Rank–Nexus: Invariants in Phylogenetic Networks

Updated 4 February 2026

Rank–Nexus is a framework extending rank invariants from tree structures to phylogenetic networks by using tensor flattenings to identify network clades.
It employs tensor flattenings of joint site distributions under the general Markov model to derive rank constraints, ensuring all 5×5 minors vanish for genuine network clades.
The framework adapts to equivariant models by decomposing the flattening matrix into block-diagonal forms, which facilitates efficient detection of reticulate events and network topologies.

Rank–Nexus describes a framework for extending rank invariants from phylogenetic trees to phylogenetic networks, particularly in the context of molecular sequence evolution. This approach generalizes the classical rank-based invariants that characterize tree-like evolutionary relationships, providing analogous constraints (termed "Rank–Nexus invariants") for partially reticulated, acyclic, rooted graphs under both the general Markov model (GMM) and group-equivariant submodels.

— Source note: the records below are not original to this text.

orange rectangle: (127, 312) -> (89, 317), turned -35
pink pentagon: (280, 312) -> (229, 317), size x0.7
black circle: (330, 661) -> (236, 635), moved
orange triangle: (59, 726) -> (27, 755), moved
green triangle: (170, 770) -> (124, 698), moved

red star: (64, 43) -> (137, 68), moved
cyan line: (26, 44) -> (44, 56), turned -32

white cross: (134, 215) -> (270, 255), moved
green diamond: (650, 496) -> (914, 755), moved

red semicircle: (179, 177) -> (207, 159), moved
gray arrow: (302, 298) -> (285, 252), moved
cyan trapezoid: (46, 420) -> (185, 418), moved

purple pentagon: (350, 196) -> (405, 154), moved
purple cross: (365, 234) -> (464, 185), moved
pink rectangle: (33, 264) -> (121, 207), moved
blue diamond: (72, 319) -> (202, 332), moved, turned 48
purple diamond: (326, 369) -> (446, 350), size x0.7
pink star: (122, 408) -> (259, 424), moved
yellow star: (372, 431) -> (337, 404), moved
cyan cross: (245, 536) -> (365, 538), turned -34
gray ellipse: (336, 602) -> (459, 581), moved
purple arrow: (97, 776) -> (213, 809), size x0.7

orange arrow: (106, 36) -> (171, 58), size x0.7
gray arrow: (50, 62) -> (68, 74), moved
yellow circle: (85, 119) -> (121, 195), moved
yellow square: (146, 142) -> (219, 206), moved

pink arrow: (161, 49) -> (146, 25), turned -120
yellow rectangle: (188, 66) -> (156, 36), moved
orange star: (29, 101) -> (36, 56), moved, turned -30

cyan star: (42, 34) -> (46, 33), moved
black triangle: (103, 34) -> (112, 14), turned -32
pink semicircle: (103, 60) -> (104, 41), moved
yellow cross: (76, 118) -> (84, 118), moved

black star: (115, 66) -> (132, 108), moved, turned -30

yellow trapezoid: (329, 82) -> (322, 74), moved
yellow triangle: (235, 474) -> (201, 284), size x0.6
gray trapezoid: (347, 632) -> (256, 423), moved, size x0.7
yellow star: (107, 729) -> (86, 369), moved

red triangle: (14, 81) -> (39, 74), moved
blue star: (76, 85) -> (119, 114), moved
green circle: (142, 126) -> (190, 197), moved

The principal technical device is the rank of certain tensor flattenings of the joint site distribution, which discriminates between different network topologies and reveals network-clades embedded in reticulate histories (Casanellas et al., 2020).

1. Structural Foundations and Notation

Phylogenetic networks in Rank–Nexus are specifically tree-child binary networks: rooted, acyclic, directed graphs representing $n$ labeled taxa. The structure satisfies the following:

The root has indegree 0 and outdegree 2.
Each leaf has indegree 1 and outdegree 0, uniquely labeled from $1$ to $n$ .
Interior nodes are either tree-vertices (indegree 1, outdegree 2) or reticulation-vertices (indegree 2, outdegree 1), with every reticulation’s child required to be a tree-vertex.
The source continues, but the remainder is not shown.